Press-Schlag: Wabern in der Cloud
BRUTALOFOUL Warum der Videoschiedsrichter im Fall Gentner komplett versagt hat
Man weiß nicht, was „Köln“ sich dabei gedacht hat. Es ist auch unklar, ob „Köln“ sich eingeschaltet hat, als dem Stuttgarter Abwehrspieler Christian Gentner der Schädel brutal eingeschlagen wurde. Vielleicht meldete sich „Köln“ beim Schiedsrichter, vielleicht auch nicht.
„Köln“, das ist das ausgelagerte Standgericht der Deutschen Fußball-Liga. Irgendwer sitzt da vorm Monitor, richtet in Sekundenschnelle und lässt dann den Schiedsrichter am anderen Ende der Leitung das Urteil exekutieren. Das ist in ungefähr so transparent wie eine Sitzung des Parlamentarischen Kontrollgremiums zur Überwachung der deutschen Geheimdienste. Es sind nicht nur die Moderatoren auf Sky, die sich jetzt bei jeder kniffligen Situation fragen: „Was sagt Köln wohl dazu?“
Doppelte Standarts
„Köln“, das ist der videophile Big Brother, der manchmal spricht und manchmal nicht. Seine opake Existenz gibt ihm Macht.

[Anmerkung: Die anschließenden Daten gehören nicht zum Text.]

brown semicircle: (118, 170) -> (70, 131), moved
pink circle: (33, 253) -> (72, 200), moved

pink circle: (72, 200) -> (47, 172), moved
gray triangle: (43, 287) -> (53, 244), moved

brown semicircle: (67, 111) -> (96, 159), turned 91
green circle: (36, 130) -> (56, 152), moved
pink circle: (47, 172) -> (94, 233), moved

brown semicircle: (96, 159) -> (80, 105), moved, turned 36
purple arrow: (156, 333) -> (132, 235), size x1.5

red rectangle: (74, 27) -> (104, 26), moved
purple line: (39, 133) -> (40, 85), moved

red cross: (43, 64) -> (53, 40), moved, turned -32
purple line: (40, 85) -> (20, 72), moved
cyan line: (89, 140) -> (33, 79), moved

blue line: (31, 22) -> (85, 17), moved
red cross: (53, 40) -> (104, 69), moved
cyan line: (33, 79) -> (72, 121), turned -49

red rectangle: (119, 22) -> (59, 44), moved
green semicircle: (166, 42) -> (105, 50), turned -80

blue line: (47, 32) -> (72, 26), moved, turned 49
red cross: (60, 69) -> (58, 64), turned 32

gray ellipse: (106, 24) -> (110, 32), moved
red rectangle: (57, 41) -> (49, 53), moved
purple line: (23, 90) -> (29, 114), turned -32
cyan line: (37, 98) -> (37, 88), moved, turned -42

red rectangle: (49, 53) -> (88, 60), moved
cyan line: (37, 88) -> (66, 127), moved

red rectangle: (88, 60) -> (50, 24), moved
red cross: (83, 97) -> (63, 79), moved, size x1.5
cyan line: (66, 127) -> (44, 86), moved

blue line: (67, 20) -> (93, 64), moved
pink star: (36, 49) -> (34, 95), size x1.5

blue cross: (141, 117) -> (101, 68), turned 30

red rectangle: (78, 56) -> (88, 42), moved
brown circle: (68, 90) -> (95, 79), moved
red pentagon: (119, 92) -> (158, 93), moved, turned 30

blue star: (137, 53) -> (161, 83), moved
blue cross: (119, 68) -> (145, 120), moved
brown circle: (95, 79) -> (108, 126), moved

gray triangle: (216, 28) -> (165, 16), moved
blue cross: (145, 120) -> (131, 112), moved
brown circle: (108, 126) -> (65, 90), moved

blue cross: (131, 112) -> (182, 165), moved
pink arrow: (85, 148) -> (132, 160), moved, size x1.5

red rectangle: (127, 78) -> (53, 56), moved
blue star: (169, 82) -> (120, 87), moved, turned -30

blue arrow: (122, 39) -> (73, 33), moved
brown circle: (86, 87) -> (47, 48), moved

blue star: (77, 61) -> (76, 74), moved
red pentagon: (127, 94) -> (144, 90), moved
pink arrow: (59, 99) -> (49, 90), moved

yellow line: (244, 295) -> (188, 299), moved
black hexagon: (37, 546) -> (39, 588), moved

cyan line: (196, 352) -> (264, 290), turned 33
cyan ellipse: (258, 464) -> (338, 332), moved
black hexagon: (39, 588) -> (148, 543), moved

Das Fußballgewissen wabert wissend in einer Cloud über Köln.
Es ist ein Skandal, dass „Köln“ sich im Fall Gentner entzog. Es sprach, selbst wenn es gesprochen haben sollte, kein Recht. Der Torwart Koen Casteels, Torhüter des VfL Wolfsburg, hatte den armen Christian Gentner übel mit dem Knie an der Backe erwischt. Es war eine Aktion, die in den Schlachtkäfigen der Mixed-Martial-Arts-Kämpfer gefeiert worden wäre – von einer menschlich verwahrlosten Fanszene, die erst auflebt, wenn schwere Hirnschäden zu erwarten sind und die Richtstätte mit Blut verschmiert ist.

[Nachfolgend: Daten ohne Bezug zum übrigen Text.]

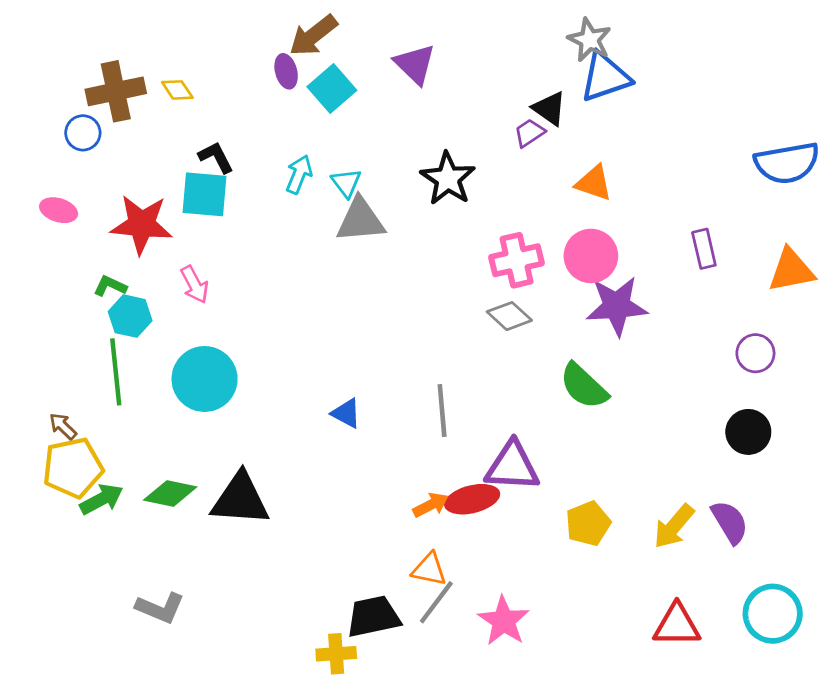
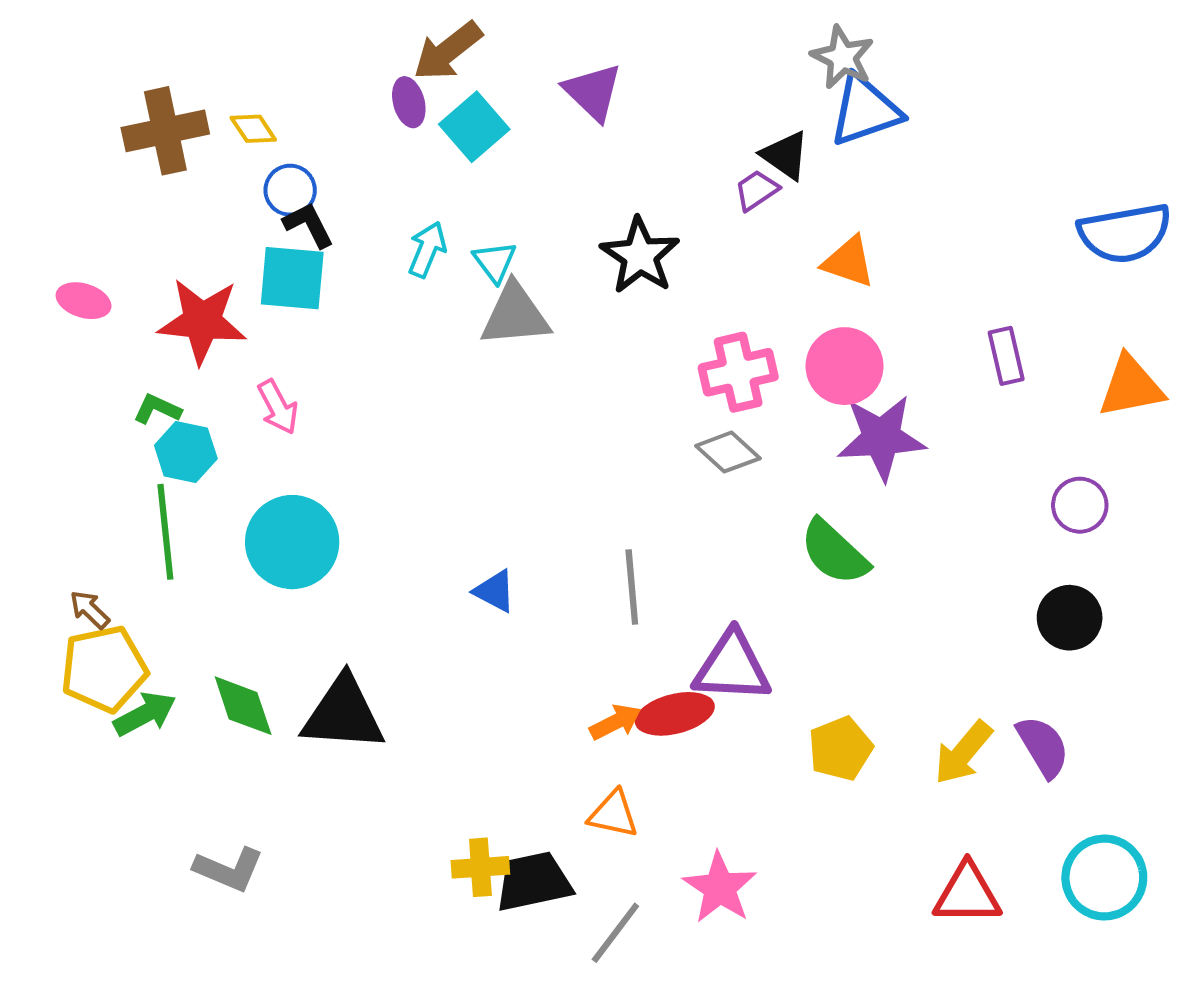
blue circle: (83, 133) -> (290, 190), moved
green diamond: (170, 493) -> (243, 706), turned 60
gray line: (436, 602) -> (615, 933), moved
yellow cross: (336, 654) -> (480, 867), moved

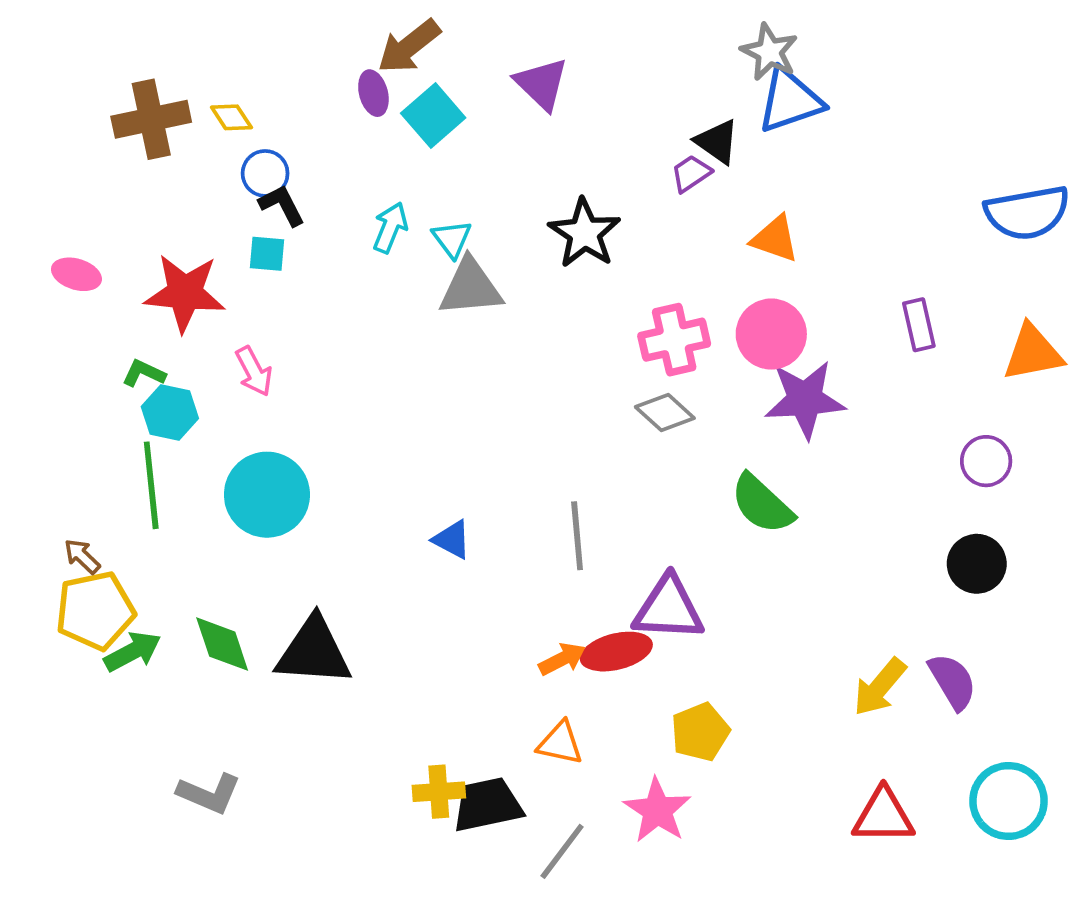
cyan square: (292, 278) -> (267, 254), size x0.6
yellow pentagon: (840, 749) -> (700, 732), moved

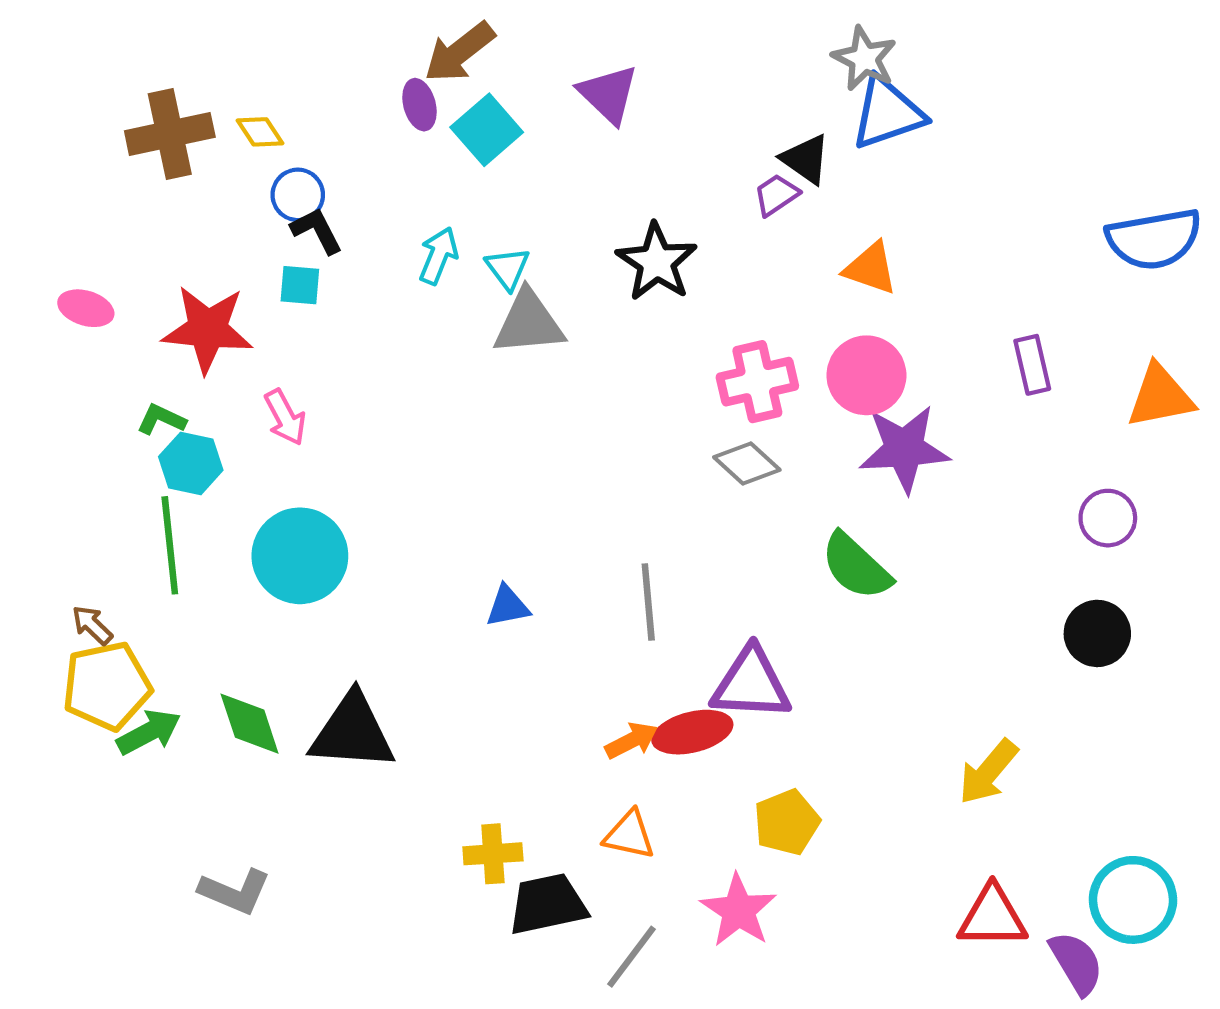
blue triangle: (452, 539) -> (508, 606), turned -39
purple semicircle: (952, 681) -> (1076, 963), moved
yellow cross: (439, 792) -> (493, 854), moved

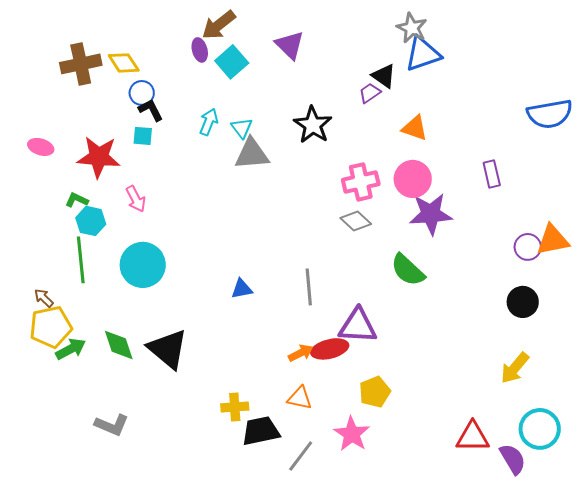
yellow diamond: (260, 132) -> (124, 63), size x1.4
orange triangle: (1160, 396) -> (553, 240), moved
black triangle: (352, 732) -> (168, 349), turned 36
yellow arrow: (988, 772) -> (515, 368), moved

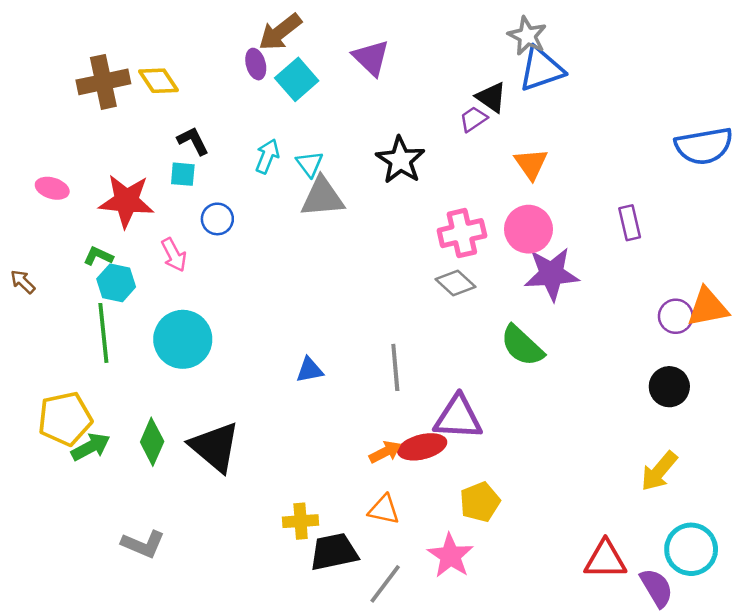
blue circle: (142, 93) -> (217, 219), moved
orange triangle: (415, 128) -> (531, 164), turned 36
brown arrow: (44, 298) -> (23, 282), moved
green diamond: (119, 345) -> (152, 442), turned 42

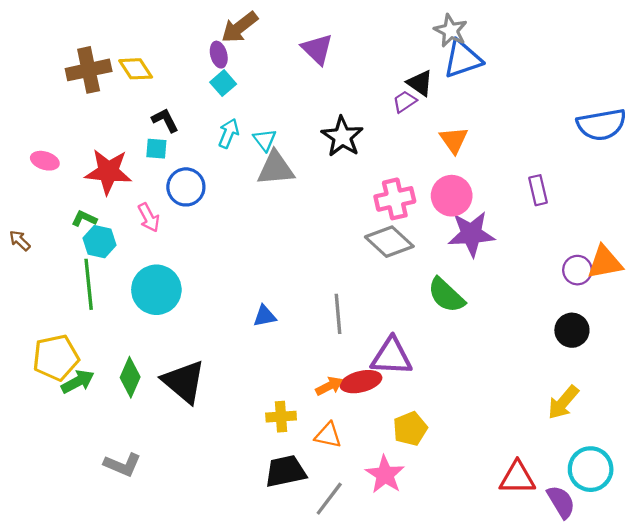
cyan square: (297, 79) -> (223, 83), moved, size x0.7
blue circle: (217, 219) -> (186, 187), size x1.4
gray diamond: (456, 283) -> (389, 242), size x1.4
yellow cross: (301, 521) -> (281, 417), moved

Auf dem Fußballplatz hat so ein Knock-out einfach nichts zu suchen. Und wenn es doch zum Äußersten kommt, gehört der Übeltäter sanktioniert.
Gentners Diagnose ist erschütternd und macht das Versagen von „Köln“ doppelt deutlich: Oberkiefer, Nasenbein sowie unterer und seitlicher Augenhöhlenboden sind gebrochen, hinzu kommt eine schwere Gehirnerschütterung. Schwer erträglich waren auch die Kommentare der vermeintlichen Experten, die Torhütern im Strafraum ein Sonderrecht einräumen wollten. Ja klar, der Keeper könne in dieser Zone ohne Rücksicht mit dem Knie voran in den Gegner gehen, machten sie glauben. Darf ein Torwart das wirklich?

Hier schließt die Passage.